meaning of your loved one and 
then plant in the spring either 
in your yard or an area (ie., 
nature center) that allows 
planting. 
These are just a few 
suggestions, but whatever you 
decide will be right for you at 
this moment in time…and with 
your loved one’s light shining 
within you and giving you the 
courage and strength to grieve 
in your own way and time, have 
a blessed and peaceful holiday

• _WORK INSTRUCTION_:
Copy out every line in the entries above that holds "loved".

• _FINISHED TASK_:
meaning of your loved one and 
your loved one’s light shining 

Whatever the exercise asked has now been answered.